Water is a natural resource and like other natural resources, is getting scarcer by the day, due to adversely changing climatic and environmental conditions. Many river basins are therefore getting depleted of its surplus water. Even then, scarcity is a relative phenomenon. While there might be sufficient water in the world to satisfy the needs of life, its regional and seasonal distribution is uneven, leading to scarcity in certain regions and during certain seasons. Unabashed population growth adds to this demand crisis.
The upper-riparian State of Karnataka is in a position to call most of the shots, irrespective of court orders and central government directives. Karnataka has claimed that it is unable to release water to its neighbouring state when it is reeling under drinking water scarcity. Tamil Nadu meanwhile, appeals for its farmers who are affected by water scarcity caused by insufficient rains and river water for their livelihood – their crops. Selfish political influences in the decision of public policies have aggravated the public water distribution crisis, remaining unresolved by negotiations and court directives.
Dr A.P.J.Abdul Kalam, during his tenure as President of India, spoke of a National Smart Waterways Grid to harness water from surplus river basins to feed water deficient river basins. As far back as the late 1970s, Dinshaw Dastur, a senior consultant engineer had proposed a plan called the Garland Canal Scheme. It envisaged the construction of two mammoth canals, one along the foothills of the Himalayas to catch the snowmelts, and the other around the southern and central plateau of the country, and connecting the two canals by a series of pipelines. This ambitious project has remained in the backburner since then, for want of political resolve, and probably due to its high project cost too.
The Damodar Valley Corporation (DVC) was commissioned in 1948 as an autonomous body, and controlled and managed the flood-prone Damodar Valley that affected the states of West Bengal and Bihar (now Jharkhand). Under its independent and professional management, DVC has been successful managing the equitable distribution of the river water to the states. Mr B.S. Raghavan, IAS as a former Chief Executive of DVC, vouched for the independence and effectiveness of DVC in taking care of the interests of the two states. A similar autonomous body entrusted with the task of the Cauvery River Basin Management is a solution Mr Raghavan recommends, based on his experience with DVC.

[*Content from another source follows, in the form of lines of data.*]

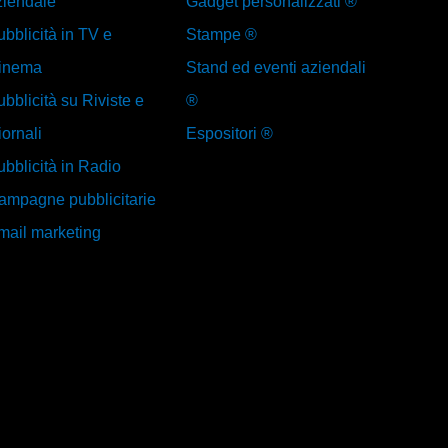
ziendale
Gadget personalizzati ®
bblicità in TV e
Stampe ®
inema
Stand ed eventi aziendali
bblicità su Riviste e
®
ornali
Espositori ®
ubblicità in Radio
ampagne pubblicitarie
mail marketing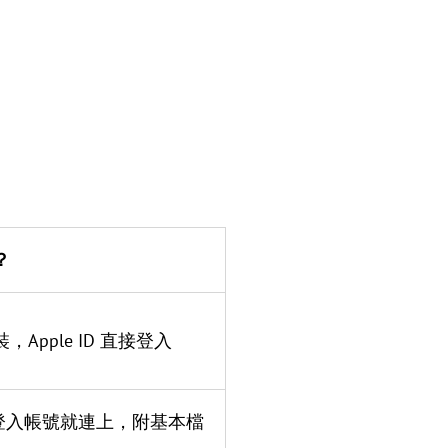
？
Apple ID 直接登入
、登入帳號就連上，附基本檔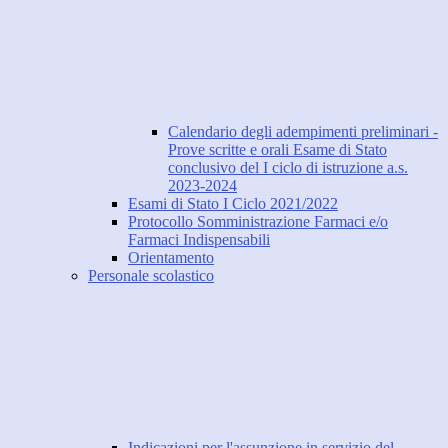
Calendario degli adempimenti preliminari -
Prove scritte e orali Esame di Stato
conclusivo del I ciclo di istruzione a.s.
2023-2024
Esami di Stato I Ciclo 2021/2022
Protocollo Somministrazione Farmaci e/o
Farmaci Indispensabili
Orientamento
Personale scolastico
Indicazioni per l'assunzione in servizio del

Israel showcased itself in a recent exhibition called "Open A Door To Israel" in the city of Bengaluru. It displayed the country's technological advancement in micro drip irrigation, which claims to reduce the use of water for irrigation by 50 per cent. Israel, once known for its arid terrain, has made a tremendous turnaround. It now claims to be a water surplus country. This has been achieved largely due to its rapid strides in technologies like drip irrigation, waste water recycling and desalination. The same techniques have also been adopted by drought hit countries like Paraguay and parts of the United States like California.
Mutual discussions and negotiations between the affected states for a solution having failed, this is no longer an option.